Compressed-Face-Videos-Quality-Assessment

Database and VQA codes for the following paper:

@article{yixuan2023cfvqa,
  title={Perceptual Quality Assessment of Face Video Compression: A Benchmark and An Effective Method},
  author={Yixuan Li, Bolin Chen, Baoliang Chen, Meng Wang and Shiqi Wang},
  journal={arXiv preprint arXiv:2304.07056},
  year={2023}
  }

HIGHLIGHTS

The first large-scale subjective video quality assessment for compressed face videos. Spatial and temporal distortions, along with traditional and generative distortions for face videos are included and studied.
The first full-reference face video quality assessment method correlating well with human perceptual quality. Free of training or fine-tuning.

VQA DATASET INFORMATION

In total, 3240 distorted face video sequences derivated from 135 reference face videos are included in our dataset. The download link of CFVQA dataset is

Onedrive: https://portland-my.sharepoint.com/:f:/g/personal/yixli5-c_my_cityu_edu_hk/EqdHThcDoGxBiAFikI0areAB_0bDyfw8_Q0lZpPD9dDJFQ?e=2fJFaN

Please contact YixuanLI (yixuanli423@gmail.com) for download password, questions or comments. （If you need the face videos with larger spatial resolution and longer duration in the MP4 format, also can contact me.）

Please cite the paper if you use any part of the videos or data supplied in this project page.

SOURCE VIDEOS

The source face videos were obtained from two copyright-free website Pexel(https://www.pexels.com/videos/) and Mixkit(https://mixkit.co/), where the videos are permitted to use, modify and redistribute freely without attribution.

**Please note that the videos from mixkit.com are only free of non-commercial use, for commercial usage, please refer to the videos from the pexels.com. (If you need to know the face videos free of commercial usage, please contact me.)

COMPRESSED VIDEOS

Compressed videos in this database are provided as *.yuv files.

All the video files have planar YUV 4:2:0 format and contain no headers.
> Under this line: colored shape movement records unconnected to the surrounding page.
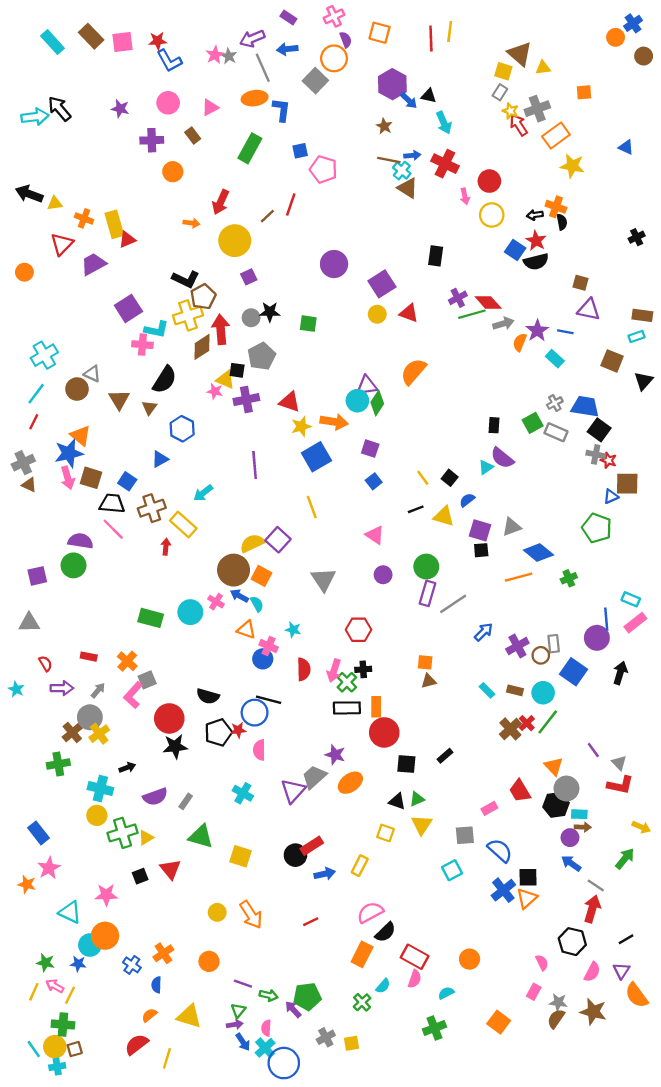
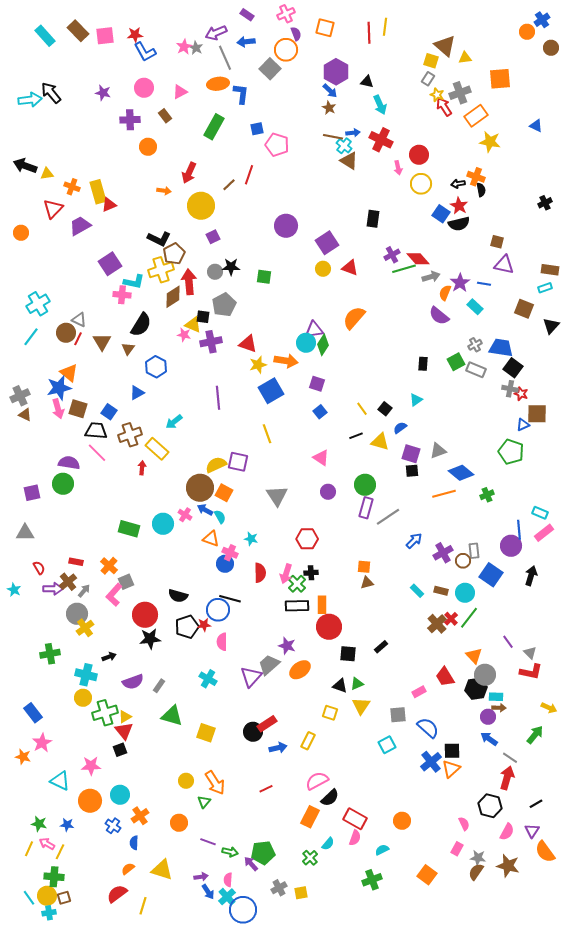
orange square: (584, 92) -> (500, 79), size x1.6
blue arrow: (409, 100) -> (330, 91), moved
red line: (34, 422) -> (78, 339), moved
purple semicircle: (502, 458) -> (439, 316), moved
purple square: (278, 540) -> (238, 462), turned -30
brown cross: (72, 732) -> (68, 582), moved
red triangle: (170, 869) -> (124, 731), moved
cyan circle: (90, 945) -> (120, 795), moved
green triangle: (238, 1010) -> (204, 802), moved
The resolution for all videos is 512 x 512. The 8-bit Y component of the first frame, followed by the 8-bit U and 8-bit V component of the first frame. Frames are concatenated to form sequence files.

Here are some examplar compressed video clips contained in the CFVQA dataset.

Videos compressed by different compression methods

1.mp4

110.mp4

FILENAMING CONVENTION

The file naming convention of this database has the pattern of "num_codec_qp.yuv" or "num.yuv".

"num" is an interger that denotes the reference video sequence that was used to create the compressed video. There are totally 135 reference videos in this database, so the patterns of "num" is from 1 to 135.

"100.yuv" - The 100th reference face video clip in this dataset.

"codec" means the video compression codec used for generating compressed video sequence. The patterns used for them are as follows:

"vvc" - Versatile Video Coding (VVC)
"rl" - reduced resolusion coding
"dvc" - DVC: An End-to-end Deep Video Compression Framework
"rlvc" - Learning for Video Compression with Recurrent Auto-Encoder and Recurrent Probability Model
"fomm" - First Order Motion Model for Image Animation
"cfte" - Beyond Keypoint Coding: Temporal Evolution Inference with Compact Feature Representation for Face Video Compression

"qp" is qp value that denotes the quantization parameter.

For instance, for the "100.yuv" sequence:

"100.yuv" is a reference video.
"100_dvc_22.yuv" is a compressed video obtained by compressing the reference video with the codec dvc at qp22.
"100_rlvc_27.yuv" is a compressed video obtained with the codec rlvc with lambda=1024.

Specially, in the fomm and cfte folder: "100_fomm_22.yuv" denotes a compressed video obtained with fomm model with 10 key points, and the first frame is compressed by VVC in the QP level of 22. The same convention is for CFTE-compressed videos.

VIDEO COMPRESSION CODEC IMPLEMENTATIONS

The implementation details of the employed video compression codecs can be found in the supplementary file. The adopted implementations are listed as followed.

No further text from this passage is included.